#### [PROBLEM]
From the line containing "Новосибирская область" down to the last line of the data, output each line word for word and include nothing else.

#### [SOURCE DATA]
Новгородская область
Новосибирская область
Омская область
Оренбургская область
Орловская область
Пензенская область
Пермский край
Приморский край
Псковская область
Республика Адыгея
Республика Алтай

#### [RESULT FOR THIS TASK]
Новосибирская область
Омская область
Оренбургская область
Орловская область
Пензенская область
Пермский край
Приморский край
Псковская область
Республика Адыгея
Республика Алтай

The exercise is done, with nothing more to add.